Especialistas em direito religioso consultados pela reportagem do jornal a Gazeta do Povo manifestaram preocupação com os fundamentos da decisão. Para estes juristas, a avaliação do ministro sobre as intenções dos participantes e a qualificação do caráter religioso do ato podem estabelecer precedente para restrições à liberdade religiosa.
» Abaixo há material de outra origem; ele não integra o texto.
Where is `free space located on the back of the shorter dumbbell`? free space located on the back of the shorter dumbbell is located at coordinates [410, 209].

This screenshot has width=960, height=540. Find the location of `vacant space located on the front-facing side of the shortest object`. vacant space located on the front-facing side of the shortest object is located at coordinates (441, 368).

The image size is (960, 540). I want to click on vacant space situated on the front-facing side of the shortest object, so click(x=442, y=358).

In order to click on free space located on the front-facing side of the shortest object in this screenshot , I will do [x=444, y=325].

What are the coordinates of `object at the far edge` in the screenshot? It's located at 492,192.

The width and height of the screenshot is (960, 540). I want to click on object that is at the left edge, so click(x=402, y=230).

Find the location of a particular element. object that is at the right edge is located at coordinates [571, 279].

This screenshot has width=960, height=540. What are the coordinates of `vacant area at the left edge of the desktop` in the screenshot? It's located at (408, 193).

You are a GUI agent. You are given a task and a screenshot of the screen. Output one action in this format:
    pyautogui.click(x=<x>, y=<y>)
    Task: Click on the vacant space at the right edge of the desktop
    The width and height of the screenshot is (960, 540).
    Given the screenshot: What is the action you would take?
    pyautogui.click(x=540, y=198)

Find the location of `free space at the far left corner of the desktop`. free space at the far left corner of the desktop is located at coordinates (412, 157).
André Fagundes, mestre em Direito Constitucional pela Universidade de Coimbra, avaliou que “se essa lógica se somar ao precedente que agora se criou no Brasil, há, sim, um risco real de contaminação interpretativa”. Ele acrescentou que “o Judiciário brasileiro pode começar a olhar para vigílias religiosas ou orações públicas, em diferentes contextos, com uma presunção de ilicitude”.
Contexto internacional
A decisão encontra paralelos em medidas adotadas em outros países. No Reino Unido, vigora desde 31 de outubro de 2024 a proibição de manifestações pró-vida em perímetro de 150 metros ao redor de clínicas de aborto na Inglaterra e País de Gales, com previsão de penas de até seis meses de prisão.
Em dezembro de 2022, a britânica Isabel Vaughan-Spruce foi detida por permanecer em silêncio próximo a uma clínica, em episódio registrado em vídeo onde policiais indagaram se ela estaria “rezando em sua cabeça”. Na Alemanha, tribunal municipal proibiu em 2021 vigílias silenciosas diante de estabelecimentos similares.
Perspectivas jurídicas
Warton Hertz, diretor técnico do Instituto Brasileiro de Direito e Religião (IBDR), alertou para o efeito prático da decisão de Moraes. “É uma decisão de um tribunal superior que vai guiar a decisão de juízes das instâncias inferiores”, observou.
“Eles podem fundamentar suas decisões baseadas na decisão do Alexandre de Moraes. E isso pode gerar uma série de casos concretos em que se começa a restringir a liberdade de religião.”
Fagundes caracterizou a tendência como originária de “uma visão de mundo profundamente materialista, segundo a qual qualquer expressão religiosa no espaço público é um ruído incômodo que precisa ser higienizado”. O professor finalizou afirmando que “quando o Estado decide o que é ‘oração legítima’, a religião já virou departamento do governo”.
Hertz complementou que “as tendências vão sendo rapidamente copiadas e começam a inspirar e tornar normais algumas decisões que seriam dadas como absurdas um tempo atrás”, concluindo que “não é mais nem a livre manifestação de pensamento, é o livre pensamento que está sendo ameaçado”.